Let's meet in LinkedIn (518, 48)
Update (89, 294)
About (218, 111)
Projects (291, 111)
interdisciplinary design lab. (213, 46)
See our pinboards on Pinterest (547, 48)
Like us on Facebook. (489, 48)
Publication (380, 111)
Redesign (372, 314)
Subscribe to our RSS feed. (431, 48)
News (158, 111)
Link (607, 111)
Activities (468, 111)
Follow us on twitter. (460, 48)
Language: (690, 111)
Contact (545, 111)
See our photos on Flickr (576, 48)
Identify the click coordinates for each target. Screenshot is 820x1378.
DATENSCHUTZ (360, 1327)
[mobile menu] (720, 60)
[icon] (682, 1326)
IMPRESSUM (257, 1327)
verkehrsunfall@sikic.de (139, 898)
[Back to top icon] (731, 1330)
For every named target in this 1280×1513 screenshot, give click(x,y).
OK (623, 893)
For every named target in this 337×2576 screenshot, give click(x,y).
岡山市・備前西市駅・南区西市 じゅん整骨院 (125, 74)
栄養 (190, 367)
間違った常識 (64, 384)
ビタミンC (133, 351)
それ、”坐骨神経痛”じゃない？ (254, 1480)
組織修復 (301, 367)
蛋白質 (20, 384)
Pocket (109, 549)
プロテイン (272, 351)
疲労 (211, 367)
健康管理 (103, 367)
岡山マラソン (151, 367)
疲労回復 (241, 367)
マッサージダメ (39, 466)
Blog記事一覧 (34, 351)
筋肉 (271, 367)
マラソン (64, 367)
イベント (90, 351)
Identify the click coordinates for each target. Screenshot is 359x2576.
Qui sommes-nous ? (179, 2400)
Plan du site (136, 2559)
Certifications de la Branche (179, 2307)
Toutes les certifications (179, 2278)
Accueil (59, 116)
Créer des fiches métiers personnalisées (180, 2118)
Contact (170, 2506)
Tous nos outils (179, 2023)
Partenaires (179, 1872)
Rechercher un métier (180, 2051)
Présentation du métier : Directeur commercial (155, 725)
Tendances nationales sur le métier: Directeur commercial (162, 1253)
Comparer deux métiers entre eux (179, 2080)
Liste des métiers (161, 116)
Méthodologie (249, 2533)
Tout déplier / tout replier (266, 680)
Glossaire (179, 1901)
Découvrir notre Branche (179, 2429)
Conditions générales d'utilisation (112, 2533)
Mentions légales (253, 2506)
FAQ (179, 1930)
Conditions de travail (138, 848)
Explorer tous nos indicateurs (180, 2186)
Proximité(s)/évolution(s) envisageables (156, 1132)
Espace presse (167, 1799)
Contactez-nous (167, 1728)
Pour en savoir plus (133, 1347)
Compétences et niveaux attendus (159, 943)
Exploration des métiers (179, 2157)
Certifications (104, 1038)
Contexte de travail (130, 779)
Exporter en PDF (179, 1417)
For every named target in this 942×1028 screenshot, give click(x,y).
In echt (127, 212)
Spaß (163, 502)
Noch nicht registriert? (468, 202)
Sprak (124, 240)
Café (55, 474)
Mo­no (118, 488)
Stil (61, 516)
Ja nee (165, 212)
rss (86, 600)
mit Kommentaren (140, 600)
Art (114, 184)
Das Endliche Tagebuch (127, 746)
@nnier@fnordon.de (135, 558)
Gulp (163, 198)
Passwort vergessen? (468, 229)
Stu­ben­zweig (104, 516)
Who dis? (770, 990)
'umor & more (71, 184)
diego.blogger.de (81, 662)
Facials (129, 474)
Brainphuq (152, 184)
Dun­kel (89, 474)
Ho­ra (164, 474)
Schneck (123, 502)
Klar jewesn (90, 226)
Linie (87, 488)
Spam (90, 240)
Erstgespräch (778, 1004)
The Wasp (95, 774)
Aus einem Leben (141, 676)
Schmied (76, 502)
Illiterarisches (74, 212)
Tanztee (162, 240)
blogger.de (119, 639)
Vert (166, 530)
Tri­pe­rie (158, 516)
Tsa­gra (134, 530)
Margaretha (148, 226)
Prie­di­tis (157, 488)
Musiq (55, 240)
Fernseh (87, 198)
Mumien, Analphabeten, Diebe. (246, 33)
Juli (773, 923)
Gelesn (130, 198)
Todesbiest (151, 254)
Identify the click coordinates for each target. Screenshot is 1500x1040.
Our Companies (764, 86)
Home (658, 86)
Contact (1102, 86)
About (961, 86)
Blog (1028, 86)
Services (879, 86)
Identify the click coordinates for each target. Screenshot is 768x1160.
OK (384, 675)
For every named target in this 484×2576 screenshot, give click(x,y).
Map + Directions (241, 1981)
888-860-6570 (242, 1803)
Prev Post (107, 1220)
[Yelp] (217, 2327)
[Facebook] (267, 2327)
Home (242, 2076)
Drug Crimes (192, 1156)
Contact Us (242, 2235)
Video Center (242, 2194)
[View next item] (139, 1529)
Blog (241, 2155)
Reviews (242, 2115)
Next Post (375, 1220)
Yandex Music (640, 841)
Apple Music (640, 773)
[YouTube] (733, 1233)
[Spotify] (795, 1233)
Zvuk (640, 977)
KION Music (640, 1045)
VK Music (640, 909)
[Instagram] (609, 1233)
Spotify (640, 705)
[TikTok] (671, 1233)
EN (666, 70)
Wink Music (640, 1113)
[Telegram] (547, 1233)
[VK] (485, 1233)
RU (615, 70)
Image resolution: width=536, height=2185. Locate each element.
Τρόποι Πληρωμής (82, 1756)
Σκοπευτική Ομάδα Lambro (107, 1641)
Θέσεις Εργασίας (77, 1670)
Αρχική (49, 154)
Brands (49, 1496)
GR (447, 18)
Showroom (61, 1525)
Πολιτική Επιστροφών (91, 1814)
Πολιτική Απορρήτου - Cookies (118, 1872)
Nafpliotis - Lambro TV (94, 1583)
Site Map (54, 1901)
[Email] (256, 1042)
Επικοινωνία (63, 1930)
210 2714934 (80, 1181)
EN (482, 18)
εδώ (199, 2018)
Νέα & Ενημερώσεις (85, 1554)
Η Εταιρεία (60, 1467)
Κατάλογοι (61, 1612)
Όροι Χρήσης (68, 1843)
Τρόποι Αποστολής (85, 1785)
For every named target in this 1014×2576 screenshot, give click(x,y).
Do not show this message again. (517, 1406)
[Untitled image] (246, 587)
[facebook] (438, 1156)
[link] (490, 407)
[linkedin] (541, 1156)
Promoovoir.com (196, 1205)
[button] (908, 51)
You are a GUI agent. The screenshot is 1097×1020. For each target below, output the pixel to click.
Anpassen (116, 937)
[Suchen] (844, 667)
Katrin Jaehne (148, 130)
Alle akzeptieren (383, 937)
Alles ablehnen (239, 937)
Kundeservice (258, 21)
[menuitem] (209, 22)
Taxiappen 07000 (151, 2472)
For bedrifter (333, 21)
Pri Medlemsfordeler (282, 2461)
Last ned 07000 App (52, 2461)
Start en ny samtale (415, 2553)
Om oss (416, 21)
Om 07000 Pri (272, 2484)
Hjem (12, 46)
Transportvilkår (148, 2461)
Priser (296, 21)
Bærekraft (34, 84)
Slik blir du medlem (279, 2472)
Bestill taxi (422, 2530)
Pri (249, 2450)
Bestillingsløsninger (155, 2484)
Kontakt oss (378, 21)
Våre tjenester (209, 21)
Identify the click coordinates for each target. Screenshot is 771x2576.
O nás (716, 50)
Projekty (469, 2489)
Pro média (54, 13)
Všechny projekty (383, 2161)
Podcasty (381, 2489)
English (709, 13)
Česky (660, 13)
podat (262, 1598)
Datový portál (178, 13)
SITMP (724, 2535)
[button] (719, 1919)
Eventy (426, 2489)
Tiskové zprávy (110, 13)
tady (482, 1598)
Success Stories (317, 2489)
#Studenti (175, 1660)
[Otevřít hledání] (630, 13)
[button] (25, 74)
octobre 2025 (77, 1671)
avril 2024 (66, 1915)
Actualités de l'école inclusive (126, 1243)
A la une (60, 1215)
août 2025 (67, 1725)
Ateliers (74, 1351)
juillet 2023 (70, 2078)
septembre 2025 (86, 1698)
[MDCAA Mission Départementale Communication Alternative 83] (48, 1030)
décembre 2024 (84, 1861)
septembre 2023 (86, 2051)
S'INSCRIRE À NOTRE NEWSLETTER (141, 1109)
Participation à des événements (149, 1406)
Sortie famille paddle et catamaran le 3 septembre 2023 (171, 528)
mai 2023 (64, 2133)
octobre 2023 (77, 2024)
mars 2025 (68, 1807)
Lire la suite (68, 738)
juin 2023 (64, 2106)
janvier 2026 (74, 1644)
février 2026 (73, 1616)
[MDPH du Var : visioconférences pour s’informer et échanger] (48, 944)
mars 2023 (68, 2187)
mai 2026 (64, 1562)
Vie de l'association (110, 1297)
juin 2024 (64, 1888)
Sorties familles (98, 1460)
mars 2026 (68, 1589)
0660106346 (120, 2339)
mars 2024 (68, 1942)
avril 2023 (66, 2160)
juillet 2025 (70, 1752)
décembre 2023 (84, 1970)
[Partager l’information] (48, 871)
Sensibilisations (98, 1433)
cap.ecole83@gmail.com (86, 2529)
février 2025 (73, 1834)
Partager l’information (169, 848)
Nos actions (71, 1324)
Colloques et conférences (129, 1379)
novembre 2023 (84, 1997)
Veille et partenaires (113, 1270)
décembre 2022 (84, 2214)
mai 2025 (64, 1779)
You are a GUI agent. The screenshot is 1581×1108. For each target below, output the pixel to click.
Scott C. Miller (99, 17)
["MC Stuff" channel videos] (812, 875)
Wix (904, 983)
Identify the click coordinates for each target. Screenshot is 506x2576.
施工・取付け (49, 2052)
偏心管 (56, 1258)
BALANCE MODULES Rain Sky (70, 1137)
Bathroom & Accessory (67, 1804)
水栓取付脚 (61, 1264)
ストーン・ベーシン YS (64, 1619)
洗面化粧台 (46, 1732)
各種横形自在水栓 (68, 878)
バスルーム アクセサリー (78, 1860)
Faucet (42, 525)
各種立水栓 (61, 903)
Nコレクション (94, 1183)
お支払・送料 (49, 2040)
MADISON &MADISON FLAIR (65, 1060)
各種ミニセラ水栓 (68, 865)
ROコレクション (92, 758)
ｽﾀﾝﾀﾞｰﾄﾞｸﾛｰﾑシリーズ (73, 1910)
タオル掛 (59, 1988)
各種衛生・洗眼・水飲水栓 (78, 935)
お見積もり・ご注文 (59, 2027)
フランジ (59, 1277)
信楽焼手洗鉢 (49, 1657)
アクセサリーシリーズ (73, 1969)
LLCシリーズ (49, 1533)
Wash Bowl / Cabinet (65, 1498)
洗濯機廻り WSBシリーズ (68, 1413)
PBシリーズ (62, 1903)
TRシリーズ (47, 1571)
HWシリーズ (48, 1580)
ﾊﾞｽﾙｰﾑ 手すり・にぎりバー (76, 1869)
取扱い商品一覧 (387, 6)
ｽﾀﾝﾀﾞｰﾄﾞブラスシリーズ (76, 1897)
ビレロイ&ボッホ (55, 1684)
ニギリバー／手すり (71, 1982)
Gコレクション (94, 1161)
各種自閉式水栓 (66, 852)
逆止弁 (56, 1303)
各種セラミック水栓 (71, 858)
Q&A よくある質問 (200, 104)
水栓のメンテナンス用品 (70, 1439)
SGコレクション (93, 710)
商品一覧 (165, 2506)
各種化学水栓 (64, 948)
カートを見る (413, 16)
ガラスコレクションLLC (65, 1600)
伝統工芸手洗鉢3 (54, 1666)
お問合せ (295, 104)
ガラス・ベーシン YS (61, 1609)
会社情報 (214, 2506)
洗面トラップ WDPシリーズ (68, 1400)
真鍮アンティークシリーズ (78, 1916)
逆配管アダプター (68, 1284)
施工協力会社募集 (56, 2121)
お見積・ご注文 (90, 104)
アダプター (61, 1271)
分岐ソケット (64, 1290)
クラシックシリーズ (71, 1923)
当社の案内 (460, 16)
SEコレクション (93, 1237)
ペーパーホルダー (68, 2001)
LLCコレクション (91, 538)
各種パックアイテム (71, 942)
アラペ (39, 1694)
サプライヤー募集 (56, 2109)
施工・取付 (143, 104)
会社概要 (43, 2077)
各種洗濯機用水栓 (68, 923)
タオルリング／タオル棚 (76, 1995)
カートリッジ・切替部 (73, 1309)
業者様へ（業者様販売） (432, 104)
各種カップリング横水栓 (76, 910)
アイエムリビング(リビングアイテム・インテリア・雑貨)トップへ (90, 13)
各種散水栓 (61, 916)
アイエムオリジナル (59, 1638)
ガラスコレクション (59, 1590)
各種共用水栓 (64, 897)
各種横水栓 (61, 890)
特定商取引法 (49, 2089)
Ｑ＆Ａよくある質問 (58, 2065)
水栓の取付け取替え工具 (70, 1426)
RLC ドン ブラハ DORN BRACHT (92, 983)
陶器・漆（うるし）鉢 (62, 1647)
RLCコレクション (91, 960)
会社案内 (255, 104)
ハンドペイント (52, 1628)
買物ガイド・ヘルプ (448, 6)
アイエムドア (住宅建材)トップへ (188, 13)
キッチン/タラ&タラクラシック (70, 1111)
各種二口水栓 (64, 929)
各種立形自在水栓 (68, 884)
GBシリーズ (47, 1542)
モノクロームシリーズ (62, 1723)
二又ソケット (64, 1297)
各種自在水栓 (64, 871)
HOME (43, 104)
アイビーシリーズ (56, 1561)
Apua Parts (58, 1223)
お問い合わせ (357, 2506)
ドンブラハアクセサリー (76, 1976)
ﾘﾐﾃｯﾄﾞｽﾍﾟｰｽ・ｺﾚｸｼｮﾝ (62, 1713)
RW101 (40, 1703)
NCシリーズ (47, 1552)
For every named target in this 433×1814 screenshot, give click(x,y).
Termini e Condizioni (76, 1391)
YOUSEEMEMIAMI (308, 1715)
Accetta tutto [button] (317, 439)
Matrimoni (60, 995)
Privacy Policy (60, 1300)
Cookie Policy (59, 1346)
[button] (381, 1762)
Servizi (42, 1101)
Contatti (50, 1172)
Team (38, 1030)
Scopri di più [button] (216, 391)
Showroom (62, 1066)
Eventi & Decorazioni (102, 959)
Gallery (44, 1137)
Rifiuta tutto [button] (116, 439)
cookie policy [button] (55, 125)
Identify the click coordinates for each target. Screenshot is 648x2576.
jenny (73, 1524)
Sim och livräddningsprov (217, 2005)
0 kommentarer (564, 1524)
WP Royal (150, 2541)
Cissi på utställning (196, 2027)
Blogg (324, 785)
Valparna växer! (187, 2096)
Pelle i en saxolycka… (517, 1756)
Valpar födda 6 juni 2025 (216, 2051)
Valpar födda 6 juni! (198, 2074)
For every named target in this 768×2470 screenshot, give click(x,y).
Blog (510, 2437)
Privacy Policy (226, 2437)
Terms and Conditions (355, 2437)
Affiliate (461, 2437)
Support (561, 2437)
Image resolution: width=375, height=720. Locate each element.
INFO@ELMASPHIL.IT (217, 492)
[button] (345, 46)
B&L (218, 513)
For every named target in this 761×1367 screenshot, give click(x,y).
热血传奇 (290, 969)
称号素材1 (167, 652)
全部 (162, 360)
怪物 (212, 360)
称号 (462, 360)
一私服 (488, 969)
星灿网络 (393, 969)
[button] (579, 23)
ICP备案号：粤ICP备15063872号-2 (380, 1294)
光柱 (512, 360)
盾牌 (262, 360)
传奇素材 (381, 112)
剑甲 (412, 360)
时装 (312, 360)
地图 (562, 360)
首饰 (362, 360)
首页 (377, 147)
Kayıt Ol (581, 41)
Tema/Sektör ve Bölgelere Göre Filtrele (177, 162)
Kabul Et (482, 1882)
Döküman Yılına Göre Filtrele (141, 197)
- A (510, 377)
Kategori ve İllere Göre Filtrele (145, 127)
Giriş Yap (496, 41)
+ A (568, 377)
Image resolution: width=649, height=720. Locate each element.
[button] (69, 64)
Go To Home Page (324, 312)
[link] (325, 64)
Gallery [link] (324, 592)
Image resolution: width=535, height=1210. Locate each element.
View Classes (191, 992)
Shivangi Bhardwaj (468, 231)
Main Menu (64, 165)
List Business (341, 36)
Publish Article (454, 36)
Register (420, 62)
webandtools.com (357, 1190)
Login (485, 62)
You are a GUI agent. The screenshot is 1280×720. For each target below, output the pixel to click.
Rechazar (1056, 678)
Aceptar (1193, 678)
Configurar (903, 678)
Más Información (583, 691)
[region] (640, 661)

-.-.-

__EXERCISE REQUIREMENTS__:
Take exactly the lines from the one containing "Pelle i en saxolycka… (517, 1756)" through the one containing "Support (561, 2437)" in the data above, and output them with nothing added.

__WRITTEN REPLY__:
Pelle i en saxolycka… (517, 1756)
Valpar födda 6 juni 2025 (216, 2051)
Valpar födda 6 juni! (198, 2074)
For every named target in this 768×2470 screenshot, give click(x,y).
Blog (510, 2437)
Privacy Policy (226, 2437)
Terms and Conditions (355, 2437)
Affiliate (461, 2437)
Support (561, 2437)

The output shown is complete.